Friday, October 23, 2015

Weekly Response: Jaxon's "One Approach to Guiding Peer Response"

This article reads more like a TIW than an essay. I am going to try out her ideas on Tuesday! The students are just starting their research papers in class, and next week we will use Jaxon's style of peer editing. Her directions are clear, and her examples are instructive. At first I thought she was unclear, because she offers peer response guidelines for a proposal, but then discusses only the peer review given for a first draft of a research paper. I read this again, and I see that she is suggesting that the students look at the assignment and then compose questions that will be answered in the peer review document. She gave the assignment and questions composed for the proposal document. Later, when she gives an example of peer feedback for the actual research paper, we don't get to see the assignment or the questions composed.

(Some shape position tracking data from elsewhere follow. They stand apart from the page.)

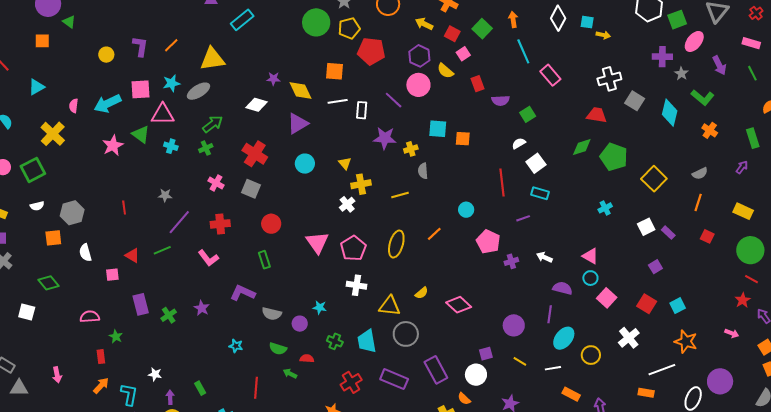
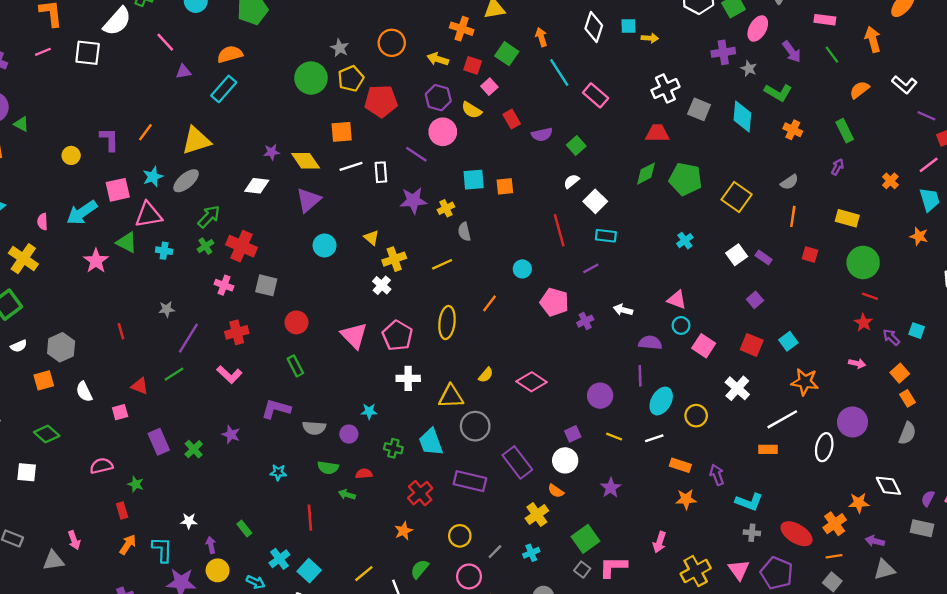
red cross: (255, 154) -> (242, 246), moved
gray triangle: (19, 388) -> (53, 561), moved

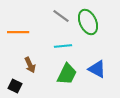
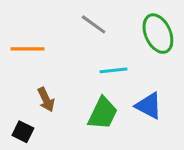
green ellipse: (88, 22) -> (158, 34), moved
cyan line: (63, 46) -> (113, 70), moved

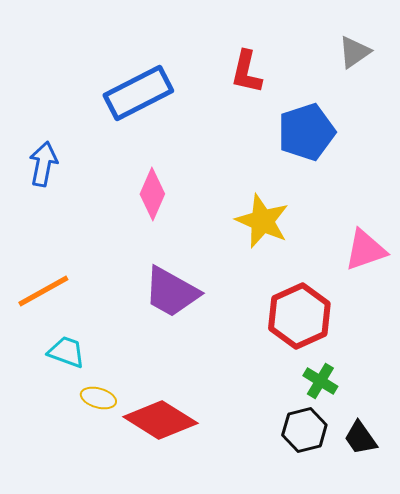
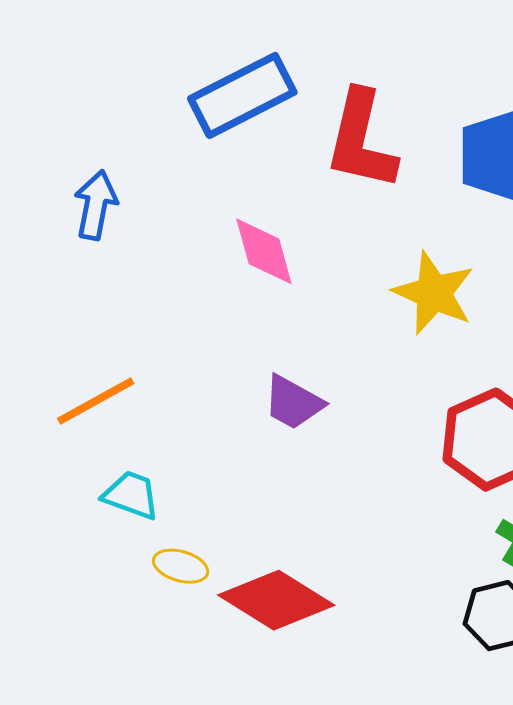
red L-shape: (246, 72) -> (361, 140), moved, size x1.5
pink diamond: (152, 194) -> (264, 251), turned -39
purple trapezoid: (171, 292) -> (293, 403), size x0.7

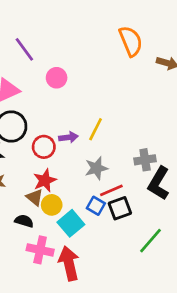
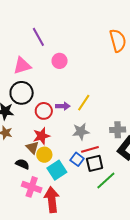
green line: (150, 241) -> (106, 181), moved

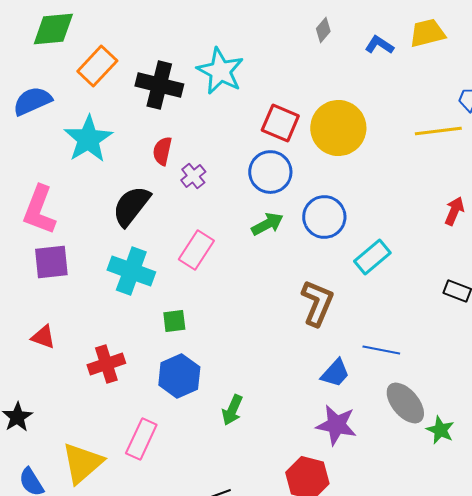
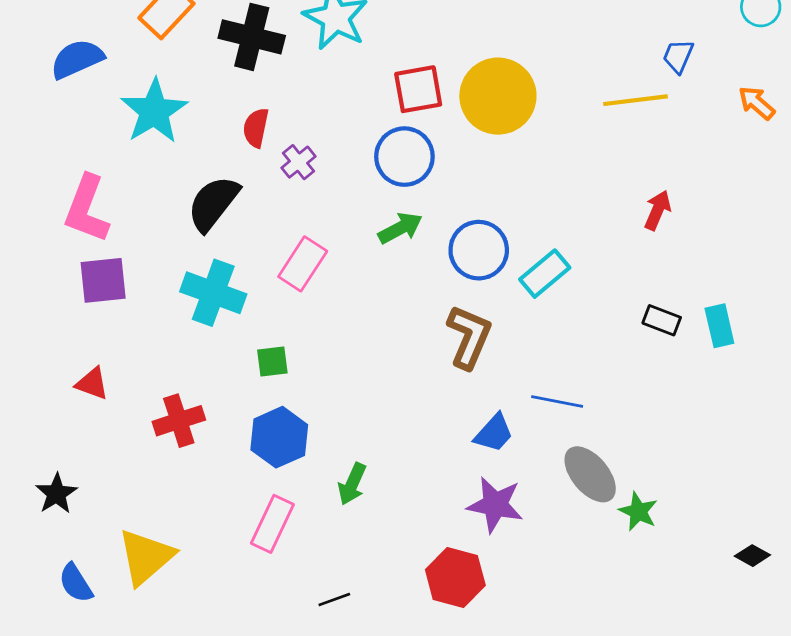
red square: (280, 123) -> (418, 89), turned -33
blue circle: (324, 217) -> (479, 250), moved
pink rectangle: (141, 439) -> (272, 524), moved

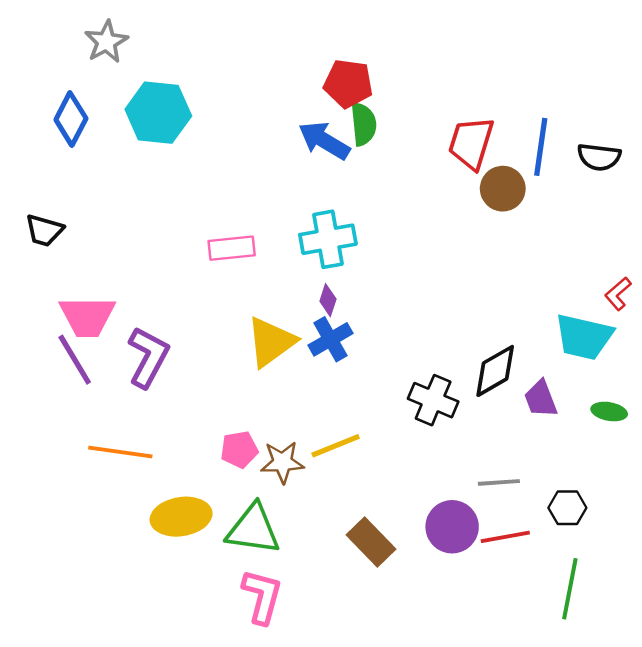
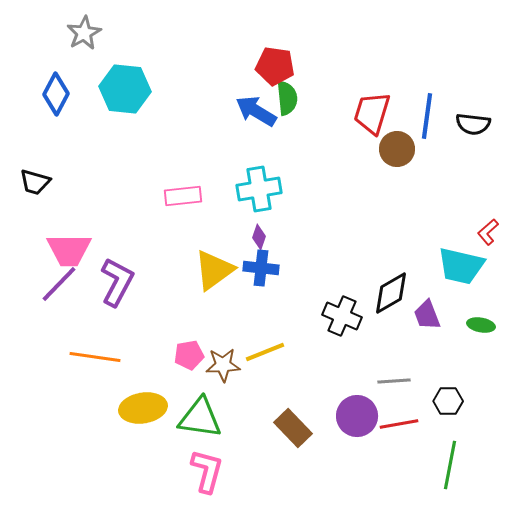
blue cross: (330, 339) -> (261, 268), turned 36
purple line: (75, 360) -> (59, 284), turned 75

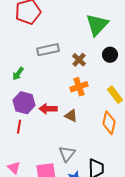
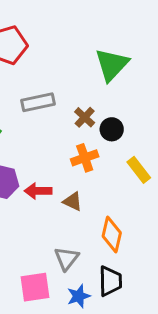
black circle: (110, 55) -> (112, 129), moved
orange diamond: (109, 123) -> (112, 235), moved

The part about having the class come up with the questions that guide the peer review won't work as well in my class, so I will change that. I'll provide the questions her class composed as a guide for the proposal feedback, and I'll compose the guide questions for feedback for the actual paper myself.

I am concerned that some students (I already know who they are) might not complete the peer review. That would be very disappointing for the authors. Jaxon suggests the peer review should be worth a significant amount of points. Hmm, I'll need to revamp my rubric this weekend. And I'll have some Moodle postings to make; I'm going to use some of her text verbatim as assignments.

Surprisingly, Jaxon (from California) laid out precise and executable lesson plans, albeit with some omissions, and explained why they work. She gave detailed instructions and examples. So I'll cut the West Coast gal a break. BTW, looked it up, Cal State Chico is way up north. I knew she couldn't be So-Cal; she's closer to Portland than LA. Thanks, Jaxon!